Varese, Vi racconto chi era il mio amico Camillo Massimo Fiori

Camillo Massimo Fiori

Camillo Massimo Fiori

Riceviamo e pubblichiamo un bel ricordo di Camillo Massimo Fiori, cattolico impegnato nel sociale e in politica a Varese, scomparso ieri. Lo ha scritto Roberto Molinari: 

Ho conosciuto Massimo Fiori nei primi anni ottanta. Mi ero da poco iscritto alla Democrazia Cristiana di Varese. Erano anni già tormentati, anni in cui il decadimento di quello che era stato il “Partito” degli italiani e della rinascita nel secondo dopo guerra, non solo si intravvedeva, ma stava dispiegando lentamente, ma inesorabilmente i suoi effetti perniciosi sulla capacità di elaborare idee e di mantenere ancorati i valori ideali all’azione concreta e quotidiana.

Massimo è sempre stato un personaggio sopra le righe nella DC. Non ha mai rinunciato a fare l’intellettuale. Sia che parlasse con gli operai sia che parlasse con le casalinghe, sia che si rivolgesse ai componenti della Direzione p.le e a quel tempo questo organismo contava e contava parecchio, lui, alzava sempre il livello della riflessione e la teneva alta e dotta, citando se stesso e l’ultimo libro che aveva letto.
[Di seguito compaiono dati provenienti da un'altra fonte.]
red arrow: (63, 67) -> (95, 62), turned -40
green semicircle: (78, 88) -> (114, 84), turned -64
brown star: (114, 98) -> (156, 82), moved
Non era solo un pizzico di narcisismo, cosa che c’è in tutti gli uomini che fanno politica. Era la consapevolezza che la politica senza riflessione e cultura si sarebbe persa nel piccolo cabotaggio e sarebbe divenuta facile preda degli affari.

Con Massimo ho avuto un’ampia frequentazione, sia perché ci accumunava la passione per lo scrivere sia perché ci piaceva la “schermaglia” politica fatta prima di tutto di confronto culturale.

Massimo ha rappresentato per molti versi quello che la politica ha di più sano e cioè la capacità di affrancamento dei ceti popolari dal destino riservatogli dagli eventi.

Aveva una cultura politica immensa, universitaria, lui che l’università non l’aveva fatta. E la usava per “trasmettere” sapere e valori. Massimo è stato un protagonista di una stagione “ideale” grande per la DC e la sinistra sociale che lui aveva per alcuni anni rappresentato a Varese.

Anche questa scelta, quella di dare voce alla corrente più “militare e di sinistra” della DC, quella di derivazione sindacale e aclista in anni turbolenti e di cambiamenti aveva fatto si che lui diventasse un “personaggio” riconosciuto e stimato in tutti gli ambienti, sia quelli cattolici sia quelli della sinistra tradizionale e partitica.

Ma la sua era stata una scelta da “aclista” della prima ora, coerente con la sua voglia di giustizia sociale e affrancamento.

Quanti scontri con lui nella DC, ma sempre in punta di “fioretto” e sempre senza mai rompere il rapporto di stima e di amicizia.

Ho sempre pensato che Massimo dalla DC non abbia avuto quanto si meritasse. Mancò di un soffio l’elezione al Parlamento e da li in poi il suo fu sempre più un ruolo di onesto intellettuale, ma privo di reale capacità di condizionamento degli equilibri di potere. E però era stimato e, paradossalmente, tanto più diminuiva la sua capacità di “pesare” tanto più aumentava la stima delle persone e il riconoscimento delle sue doti intellettuali e morali.

Con Massimo scompare una figura chiave del cattolicesimo sociale di Varese. Muore una idea romantica della politica e anche una idea di politica legata al passato, ma non per questo vecchia e superata.